Mercoledì pomeriggio il Frosinone Calcio è stato l’epicentro della 13^ tappa della Junior TIM Cup-Keep Racism Out, torneo giovanile di calcio a 7 promosso da Lega Serie A, TIM e CSI. Il club giallazzurro ha accolto al “Benito Stirpe” i ragazzi della Parrocchia SS. Cuore di Gesù di Frosinone e le ragazze della Under15 femminile giallazzurra, che hanno potuto trascorrere una giornata insieme a Caleb Okoli. Il difensore si è sottoposto anche a domande e curiosità di grandi e più piccoli.
Caleb, nel tuo percorso avrai sicuramente vissuto con ragazzi di altre religioni ed etnie. Quanto è importante il rispetto dell’altro ed il “fare squadra”?
“Ovviamente sono molto contento di essere qui e di parlare di questo argomento. Conoscere le diverse culture dei ragazzi che fanno parte di un gruppo è molto importante anche perché ci permette di approfondire meglio le particolarità di ognuno”.
Secondo te c’è bisogno di educare i ragazzi e le ragazze all’inclusione e alla tolleranza? Il calcio può essere uno strumento efficace per farlo?
“Assolutamente sì perché, a parte il fatto che permette di stare insieme ad un gruppo molto ampio di persone, il calcio è un forte momento di aggregazione a livello più ampio. Come d’altronde tutto il mondo dello sport in generale”.
Come hai iniziato a giocare a calcio e chi era il tuo idolo da ragazzo?
“Ho iniziato insieme a mio fratello che ha un anno in più. Semplicemente perché il calcio era lo sport che andava per la maggiore. Ho avuto tantissimi idoli, uno che mi ha sempre ispirato era Sergio Ramos. E poi diversi altri”.
Il calcio, come abbiamo sentito nel video iniziale, è felicità, amicizia e molto di più. Cosa è per te il calcio?

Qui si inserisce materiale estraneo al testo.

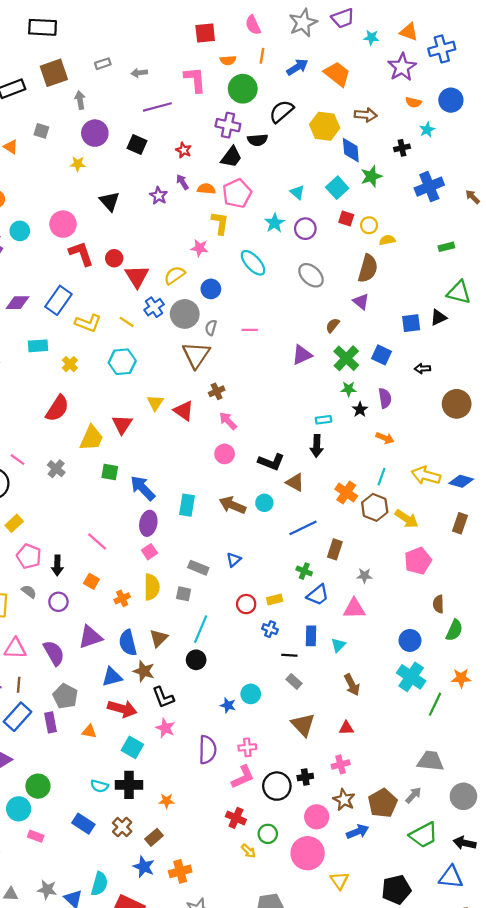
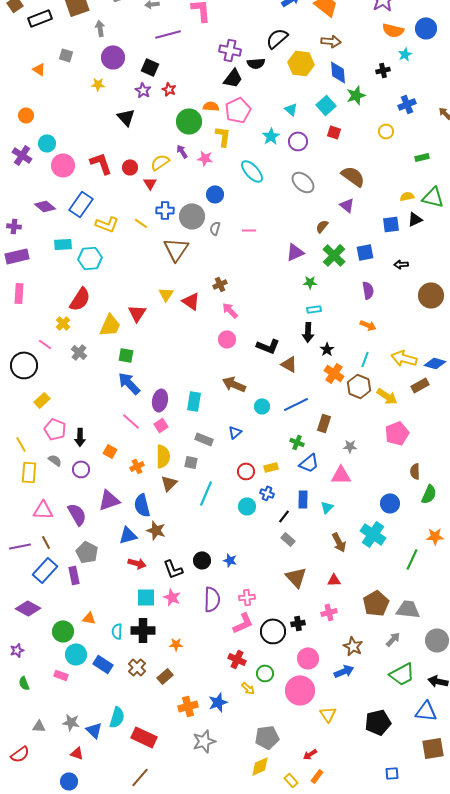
green circle: (243, 89) -> (189, 121), moved
orange semicircle: (413, 102) -> (393, 30), size x1.5
brown arrow: (366, 115) -> (331, 41), moved
yellow hexagon: (325, 126) -> (301, 63), moved
red star: (184, 150) -> (169, 89), moved
purple arrow: (182, 182) -> (182, 151), moved
blue cross: (429, 187) -> (407, 104), size x0.7
purple star: (159, 196) -> (143, 90), moved
pink circle: (63, 224) -> (63, 165), moved
yellow circle: (369, 225) -> (386, 131), moved
yellow semicircle: (387, 240) -> (407, 196), moved
brown semicircle: (368, 268) -> (353, 176), turned -70
yellow semicircle: (174, 275) -> (160, 162), moved
red triangle: (137, 276) -> (150, 183), size x0.6
purple diamond: (17, 303) -> (45, 206), turned 40
blue cross: (154, 307) -> (165, 210), turned 36
brown triangle: (196, 355) -> (176, 249), moved
blue square: (382, 355) -> (365, 252), turned -36
cyan hexagon: (122, 362) -> (90, 258), moved
yellow cross: (70, 364) -> (63, 323), moved
green star: (349, 389) -> (310, 282), moved
black star: (360, 410) -> (327, 349), moved
blue arrow: (143, 488) -> (129, 383), moved
cyan circle: (264, 503) -> (262, 406), moved
cyan rectangle: (187, 505) -> (194, 401), moved
brown rectangle: (460, 523) -> (420, 385), moved, turned 42
pink line: (97, 541) -> (131, 421), moved
brown triangle: (159, 638) -> (169, 483), moved
black line: (289, 655) -> (284, 516), turned -56
black circle: (196, 660) -> (202, 560), moved
cyan cross: (411, 677) -> (373, 534), moved
brown line: (19, 685) -> (46, 542), turned -32
cyan circle: (251, 694) -> (247, 506), moved
black L-shape: (163, 697) -> (173, 569), moved
red arrow: (122, 709) -> (137, 563), size x0.7
pink star: (165, 728) -> (172, 597), moved
orange triangle: (89, 731) -> (89, 618), moved
cyan square: (132, 747) -> (146, 597), turned -30
cyan semicircle: (99, 786) -> (117, 631), turned 77
brown star: (344, 800) -> (353, 646), moved
brown pentagon: (383, 803) -> (376, 603), moved
cyan circle: (19, 809) -> (76, 654), moved
blue star: (144, 867) -> (218, 702), moved, turned 30

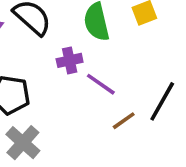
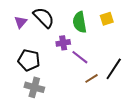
gray cross: (23, 143) -> (34, 87), turned -30

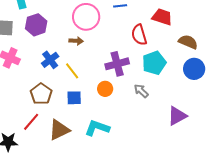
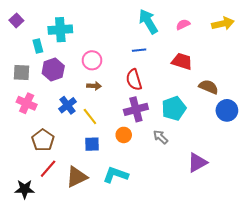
pink circle: (86, 17) -> (92, 60), moved, size x0.7
red semicircle: (139, 35) -> (134, 80), moved
blue circle: (194, 69) -> (227, 110), moved
brown pentagon: (41, 94) -> (43, 140), moved

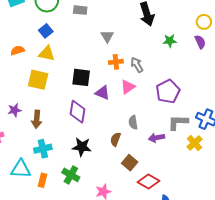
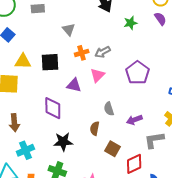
yellow triangle: (47, 53) -> (23, 61), moved
gray arrow: (137, 65) -> (103, 52), turned -77
black square: (81, 77) -> (50, 62), moved
gray L-shape: (178, 122) -> (154, 140), moved
red diamond: (148, 181) -> (134, 164), turned -45

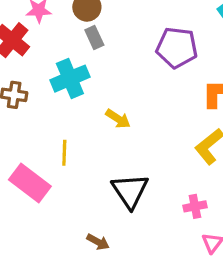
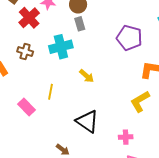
pink rectangle: (30, 183) -> (27, 107), size x0.7
black triangle: (130, 191) -> (87, 121), turned -30

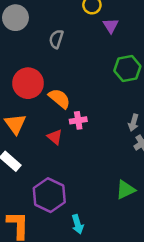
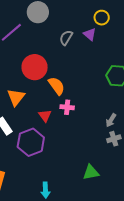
purple triangle: (111, 26) -> (90, 34), moved, turned -32
purple hexagon: (49, 195) -> (31, 142), moved

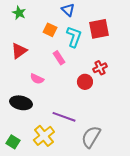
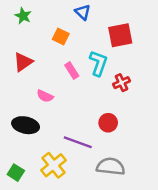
cyan L-shape: (74, 37) -> (98, 63), moved
red circle: (85, 82) -> (108, 123), moved
gray semicircle: (91, 137) -> (111, 166), turned 65

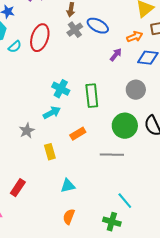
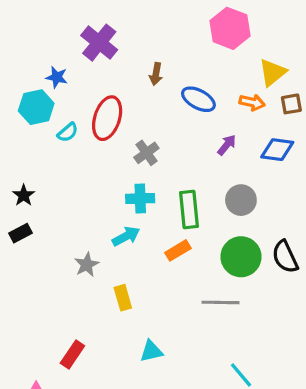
gray cross: (75, 30) -> (146, 153), moved
orange arrow: (135, 37) -> (252, 102), moved, turned 35
cyan cross: (61, 89) -> (140, 198), turned -30
gray circle: (136, 90) -> (241, 200), moved
orange rectangle: (78, 134) -> (178, 250), moved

“Il calcio mi ha fatto innamorare a prima vista. Da un piacere sono riuscito a farlo diventare un lavoro anche se per me resta una grandissima passione. Ci tengo a sottolinearvi che quello che non deve mancare è la felicità e la voglia di fare quello che fate. E vi auguro di diventare campioni del calcio”.
Domenica scora che tipo di emozioni hai provato al 95’ sull’occasione del Bologna?
“Non è stato tanto un errore del Bologna quanto una superparata di Turati. E’ stata una grandissima emozione, abbiamo tremato un po’ tutti. Siamo contenti di aver portato dalla nostra un pareggio contro una grandissima squadra”
Cosa hai provato all’esordio con la maglietta del Frosinone?
“Tantissima emozione, non vedevo l’ora di farlo. Ho fatto una panchina a Udine e l’esordio è stato in casa, incredibile l’incitamento della curva”.
Concludiamo con un messaggio/consiglio, Caleb: che ti senti di dire a questi ragazzi che giocano in oratorio e che sognano di diventare un calciatore come te.
“Vi auguro il meglio e vi dico di non porvi mai limiti nei vostri sogni”.